Problem to solve:
The entries below need to be transcribed exactly, without their images.

Data for processing:
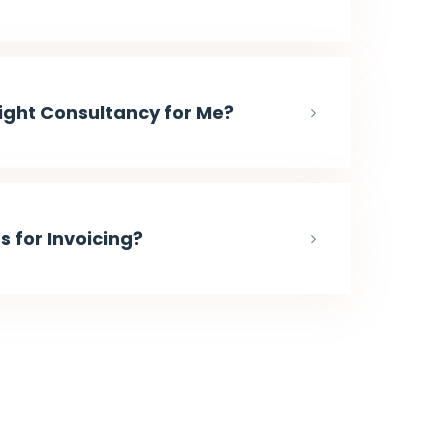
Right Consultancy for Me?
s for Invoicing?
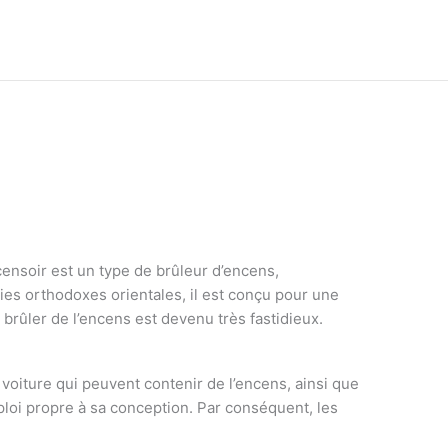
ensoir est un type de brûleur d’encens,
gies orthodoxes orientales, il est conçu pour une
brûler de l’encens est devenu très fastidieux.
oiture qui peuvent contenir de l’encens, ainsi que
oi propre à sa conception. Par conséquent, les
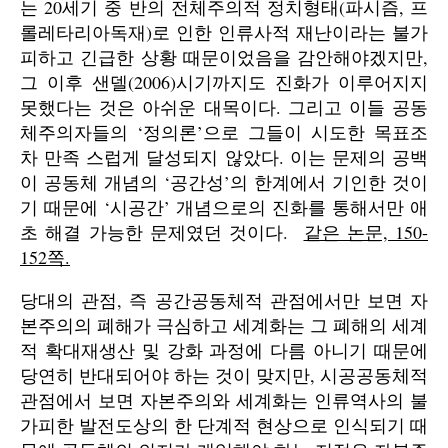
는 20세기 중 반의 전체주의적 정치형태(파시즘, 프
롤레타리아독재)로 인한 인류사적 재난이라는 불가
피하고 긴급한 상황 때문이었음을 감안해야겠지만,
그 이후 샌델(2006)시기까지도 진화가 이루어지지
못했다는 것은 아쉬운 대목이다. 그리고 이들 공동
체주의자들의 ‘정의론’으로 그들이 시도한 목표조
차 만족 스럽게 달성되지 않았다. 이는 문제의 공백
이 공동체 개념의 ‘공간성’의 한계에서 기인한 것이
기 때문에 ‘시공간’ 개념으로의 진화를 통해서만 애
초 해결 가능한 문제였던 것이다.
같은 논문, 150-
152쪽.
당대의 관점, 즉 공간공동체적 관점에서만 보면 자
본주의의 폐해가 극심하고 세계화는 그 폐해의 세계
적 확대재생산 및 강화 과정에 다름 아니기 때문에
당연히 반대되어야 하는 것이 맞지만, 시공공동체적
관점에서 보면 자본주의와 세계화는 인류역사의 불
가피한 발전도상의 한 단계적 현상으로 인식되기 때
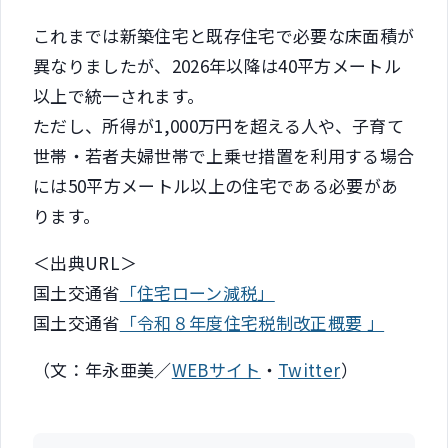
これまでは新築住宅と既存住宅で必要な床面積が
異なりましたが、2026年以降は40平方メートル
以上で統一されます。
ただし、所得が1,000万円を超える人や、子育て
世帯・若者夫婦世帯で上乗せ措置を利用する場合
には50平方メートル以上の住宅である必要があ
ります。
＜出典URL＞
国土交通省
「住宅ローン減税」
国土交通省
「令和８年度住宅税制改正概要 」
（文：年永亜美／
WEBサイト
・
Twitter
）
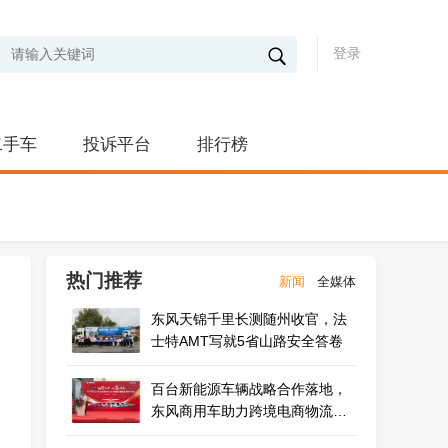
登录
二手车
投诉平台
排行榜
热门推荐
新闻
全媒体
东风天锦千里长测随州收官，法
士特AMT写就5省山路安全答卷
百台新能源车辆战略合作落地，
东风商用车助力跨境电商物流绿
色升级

Solution for this task:
Right Consultancy for Me?
s for Invoicing?
ensoir est un type de brûleur d’encens,
gies orthodoxes orientales, il est conçu pour une
brûler de l’encens est devenu très fastidieux.
oiture qui peuvent contenir de l’encens, ainsi que
oi propre à sa conception. Par conséquent, les
는 20세기 중 반의 전체주의적 정치형태(파시즘, 프
롤레타리아독재)로 인한 인류사적 재난이라는 불가
피하고 긴급한 상황 때문이었음을 감안해야겠지만,
그 이후 샌델(2006)시기까지도 진화가 이루어지지
못했다는 것은 아쉬운 대목이다. 그리고 이들 공동
체주의자들의 ‘정의론’으로 그들이 시도한 목표조
차 만족 스럽게 달성되지 않았다. 이는 문제의 공백
이 공동체 개념의 ‘공간성’의 한계에서 기인한 것이
기 때문에 ‘시공간’ 개념으로의 진화를 통해서만 애
초 해결 가능한 문제였던 것이다.
같은 논문, 150-
152쪽.
당대의 관점, 즉 공간공동체적 관점에서만 보면 자
본주의의 폐해가 극심하고 세계화는 그 폐해의 세계
적 확대재생산 및 강화 과정에 다름 아니기 때문에
당연히 반대되어야 하는 것이 맞지만, 시공공동체적
관점에서 보면 자본주의와 세계화는 인류역사의 불
가피한 발전도상의 한 단계적 현상으로 인식되기 때
これまでは新築住宅と既存住宅で必要な床面積が
異なりましたが、2026年以降は40平方メートル
以上で統一されます。
ただし、所得が1,000万円を超える人や、子育て
世帯・若者夫婦世帯で上乗せ措置を利用する場合
には50平方メートル以上の住宅である必要があ
ります。
＜出典URL＞
国土交通省
「住宅ローン減税」
国土交通省
「令和８年度住宅税制改正概要 」
（文：年永亜美／
WEBサイト
・
Twitter
）
登录
二手车
投诉平台
排行榜
热门推荐
新闻
全媒体
东风天锦千里长测随州收官，法
士特AMT写就5省山路安全答卷
百台新能源车辆战略合作落地，
东风商用车助力跨境电商物流绿
色升级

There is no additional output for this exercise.